Scarlet Witch and Thor seem to have the most direct enemies. Wolverine has the most allies but also many enemies. It looks like Triton has a big family with 17 direct relative relationships. We can use the apoc.path.subgraphAll procedure to examine the relatives' community of Triton. Check the documentation for more information.

MATCH p=(c:Character{name:"Triton"})
CALL apoc.path.subgraphAll(id(c), {relationshipFilter:"RELATIVE"})
YIELD nodes, relationships
RETURN nodes, relationships

Results

I never knew that some of the Marvel heroes have quite a big happy family. It wouldn’t be accurate if there weren’t a black sheep of the family present. Maximus looks like the family’s black sheep here as he has four enemies within the family. You might wonder why ally and enemy relationships are shown when we only traversed the relative ties. Neo4j Browser has a feature that displays all connections between nodes on the screen.

If you have a dense graph, you should probably tick off this setting as otherwise a lot of connections will show up in the Neo4j Browser.

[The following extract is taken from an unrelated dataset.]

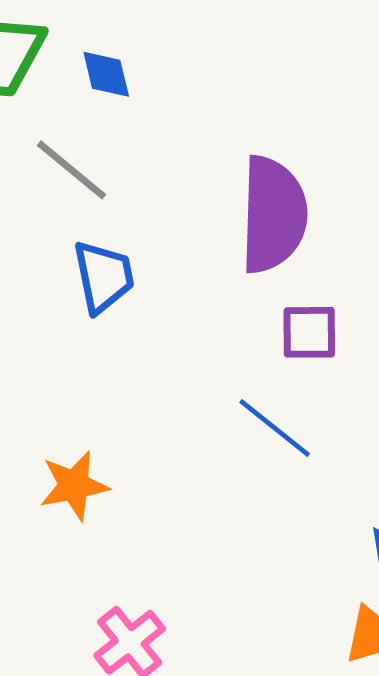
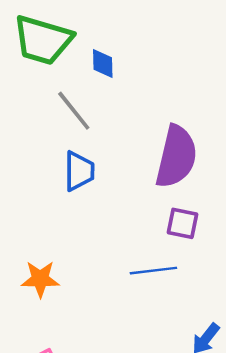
blue line: (275, 428) -> (153, 271), turned -57

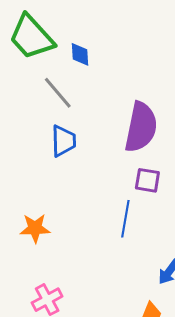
green trapezoid: (43, 40) -> (31, 37), turned 33
blue line: (153, 271) -> (125, 219), turned -72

Weakly Connected Components algorithm

The Weakly Connected Components is a part of almost every graph analysis workflow. It is used to find disconnected components or islands within the network.

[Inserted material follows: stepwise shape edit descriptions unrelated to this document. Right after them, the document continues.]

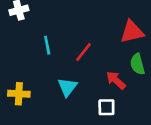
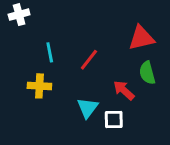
cyan triangle: (67, 87) -> (88, 108), moved
yellow cross: (19, 94) -> (39, 86), moved

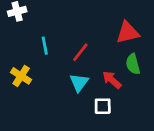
yellow cross: (39, 86) -> (21, 76), moved, turned 30
cyan triangle: (88, 108) -> (79, 83), moved

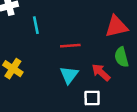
cyan line: (45, 46) -> (36, 25), moved
red line: (80, 52) -> (70, 46), turned 48

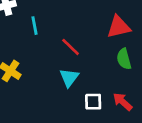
red line: (70, 46) -> (71, 47), turned 48
red arrow: (101, 72) -> (123, 102), moved

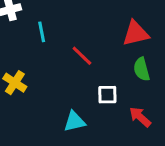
cyan triangle: (69, 78) -> (74, 121), moved, turned 40
white square: (93, 102) -> (107, 95), moved

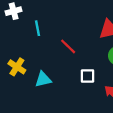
cyan triangle: (74, 121) -> (43, 79), moved

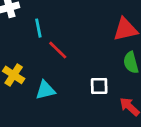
red line: (68, 46) -> (58, 50), moved

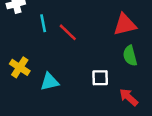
red line: (58, 50) -> (68, 32), moved

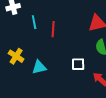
red line: (68, 32) -> (53, 29), turned 49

Example results of WCC algorithm

In this example, the graph consists of two components. Michael, Mark, and Doug belong to the first component, while Bridget, Alice, and Charles belong to the second component. We will apply the Weakly Connected Components algorithm to find the largest component of allied characters. As we don’t plan to run any other algorithms on this network, we will use the anonymous graph projection.

CALL gds.wcc.stream({
nodeProjection:'Character',
relationshipProjection:'ALLY'})
YIELD nodeId, componentId
WITH componentId, count(*) as members
WHERE members > 1
RETURN componentId, members
ORDER BY members DESC
LIMIT 5

Results

The largest component of allies has 195 members. Then we have a couple of tiny allies islands with only a few members. If we visualize the largest component of allies in the Neo4j Browser and have the connect results nodes option selected, we get the following visualization.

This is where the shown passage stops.